Electric cars can also be seen as a pro-family and
pro-community. They're quiet and produce absolutely no emissions.
This means they're a better fit for suburban neighbourhoods and can
improve air quality for families living in them. They would also
reduce sound pollution. Children would no longer have to be woken up
by loud trucks and motorcycles in the middle of the night, nor would
Electric cars seem to fit every conservative's
vision for an ideal world. They create jobs, they create energy
independence and they make financial sense for families and
businesses. However, in order to embrace electric cars, conservatives
will first need to stop believing the myths.
They're Slow And Have No Speed
Electric motors have instant torque, which means
they can accelerate quickly and smoothly. Many electric cars now come
with advanced features like regenerative braking and adjustable
driving modes, which can enhance the driving experience. A Tesla
Model 3 can accelerate from zero to 60km in half the time it takes an
economy combustion car.
As the technology continues to improve, EVs will
become faster and begin to make up a majority of the sport car
industry. The global market for electric sports cars is expected to
grow from $88 billion to $232 billion in just a few short years.
They Take Forever To Charge
Charging times for electric cars have also greatly
improved in recent years. Many electric cars can now be charged to
80% in as little as 30 minutes using fast charging technology. Even
with a standard home charging station, most electric cars can be
charged overnight and be ready to go in the morning.
They Can't Handle Canadian Winters
Not only can most electric cars handle winter,
they have automatic defrost functions that prevent windows and locks
from freezing. In fact, electric cars start better than combustion
cars in Canada's frigid winters. Regenerative braking also puts the
energy back into the battery to be used later.
Electric motors are purposefully designed to
withstand cold temperatures better than traditional car batteries and
better than traditional combustion engines. The only real and
tangible effect Canadian winters have on electric cars is a reduced
ability to hold the charge. However, again, regenerative braking
systems help mitigate that factor and overall losses of charge range
between 5-15% when temperatures drop below 30.
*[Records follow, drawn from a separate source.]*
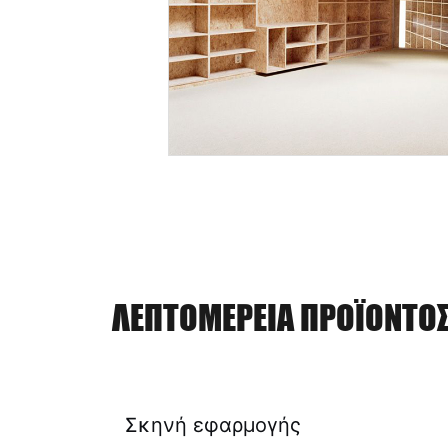
ΛΕΠΤΟΜΈΡΕΙΑ ΠΡΟΪΌΝΤΟ
Σκηνή εφαρμογής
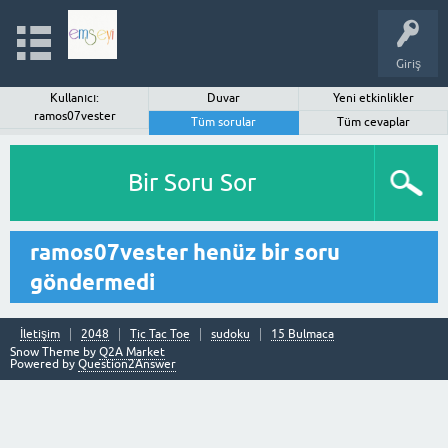
Giriş
Kullanıcı:
Duvar
Yeni etkinlikler
ramos07vester
Tüm sorular
Tüm cevaplar
Bir Soru Sor
ramos07vester henüz bir soru
göndermedi
İletişim
2048
Tic Tac Toe
sudoku
15 Bulmaca
Snow Theme by
Q2A Market
Powered by
Question2Answer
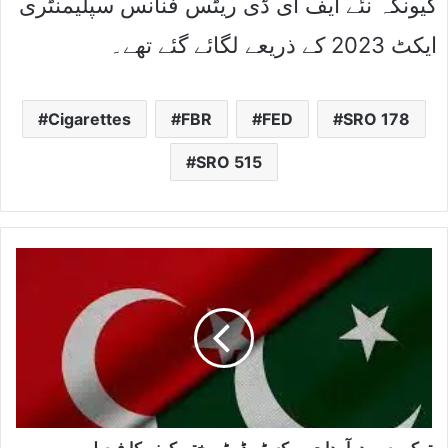
کیونکہ نئے ایف ای ڈی ریٹس فنانس سپلیمنٹری
ایکٹ 2023 کے ذریعے لگائے گئے تھے۔
Cigarettes
FBR
FED
SRO 178
SRO 515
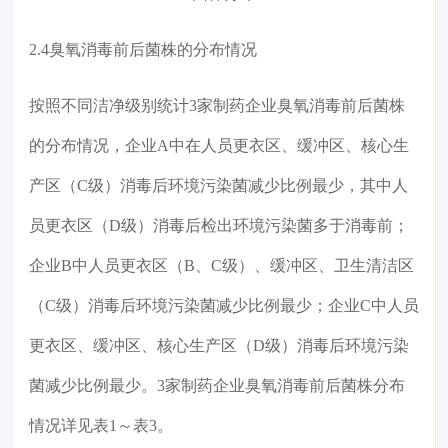
2.4臭氧消毒前后菌株的分布情况
按照不同洁净级别统计3家制药企业臭氧消毒前后菌株
的分布情况，企业A中在人员更衣区、缓冲区、核心生
产区（C级）消毒后环境污染菌减少比例最少，其中人
员更衣区（D级）消毒后检出环境污染菌多于消毒前；
企业B中人员更衣区（B、C级）、缓冲区、卫生清洁区
（C级）消毒后环境污染菌减少比例最少；企业C中人员
更衣区、缓冲区、核心生产区（D级）消毒后环境污染
菌减少比例最少。3家制药企业臭氧消毒前后菌株分布
情况详见表1～表3。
As the technology improves and EV engineers work
deliberately to make motors and batteries withstand cold
temperatures, there will come a time when Canadian winters will make
EVs the only logical option for most households.
They Have Limited Range
Electric cars have become increasingly popular in
recent years, but one of the newer myths holding back a full embrace
by conservatives is their ability to drive more than a few kilometres
at a time.
In the earlier days, electric cars did have a
relatively limited range, but modern electric cars have seen
significant improvements. Many electric cars now have ranges of over
300 miles per charge and some even have ranges of over 400 miles.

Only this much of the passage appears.